It was commonly thought, the same witnesses tell us, that he remained as pure as he was when he left his mother's womb. His life was spent entirely in praying, studying, writing or dictating, teaching or preaching, so that there was not a wasted moment. (He preached, either in Latin before the Roman Curia or the University or at Paris, or in Neapolitan in his native land-he never had the time to learn another vernacular language. In a Lenten series preached at Naples, he touched hearts so deeply that he had to break off in order to let the congregation weep.) He was always the first to rise at night for prayer, and as soon as he knew at a given signal that the other brethren were coming he would withdraw to his room. After his Mass, which he celebrated early in the morning, he attended a second Mass out of devotion, then mounted the rostrum for his lecture. After this he wrote and dictated. Then he took his meal and went back to his room, where he devoted himself to divine things until the time came to rest. As soon as he awoke he began again to write. When the brethren would fetch him into the garden for recreation, he would soon withdraw and return to his room. When he wanted exercise he walked alone in the cloister, head erect.

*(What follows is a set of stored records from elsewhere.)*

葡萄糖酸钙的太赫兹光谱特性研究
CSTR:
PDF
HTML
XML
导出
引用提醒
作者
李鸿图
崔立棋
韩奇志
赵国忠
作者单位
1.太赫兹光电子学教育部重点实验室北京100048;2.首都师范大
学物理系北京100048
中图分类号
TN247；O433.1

He was full of simplicity, of ingenuousness; he had great love for his brethren. He wept for the faults of another as though they were his own. The purity of his heart was such that, on the testimony of his confessor, Reginald, his general confession, before dying, was like that of a child of five.

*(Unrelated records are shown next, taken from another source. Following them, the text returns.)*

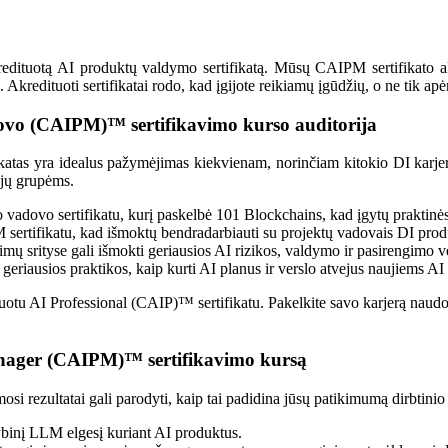
dituotą AI produktų valdymo sertifikatą. Mūsų CAIPM sertifikato akred
 Akredituoti sertifikatai rodo, kad įgijote reikiamų įgūdžių, o ne tik a
adovo (CAIPM)™ sertifikavimo kurso auditorija
fikatas yra idealus pažymėjimas kiekvienam, norinčiam kitokio DI karjer
ųjų grupėms.
 vadovo sertifikatu, kurį paskelbė 101 Blockchains, kad įgytų praktinė
M sertifikatu, kad išmoktų bendradarbiauti su projektų vadovais DI pro
rkimų srityse gali išmokti geriausios AI rizikos, valdymo ir pasirengimo 
s geriausios praktikos, kaip kurti AI planus ir verslo atvejus naujiems A
tifikuotu AI Professional (CAIP)™ sertifikatu. Pakelkite savo karjerą n
anager (CAIPM)™ sertifikavimo kursą
ezultatai gali parodyti, kaip tai padidina jūsų patikimumą dirbtinio i
ybinį LLM elgesį kuriant AI produktus.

From the first day of his teaching, from the time when be commented in Paris on the Master of the Sentences, he was seen to rise like a sign in the heavens. Some were indignant, the majority marveled at such freshness and youth. "A new method, new reasons, new points of doctrine, a new order of questions, a new light," he was a great innovator, because he was not looking for the new but simply and solely for the true; he took the rust off scholasticism.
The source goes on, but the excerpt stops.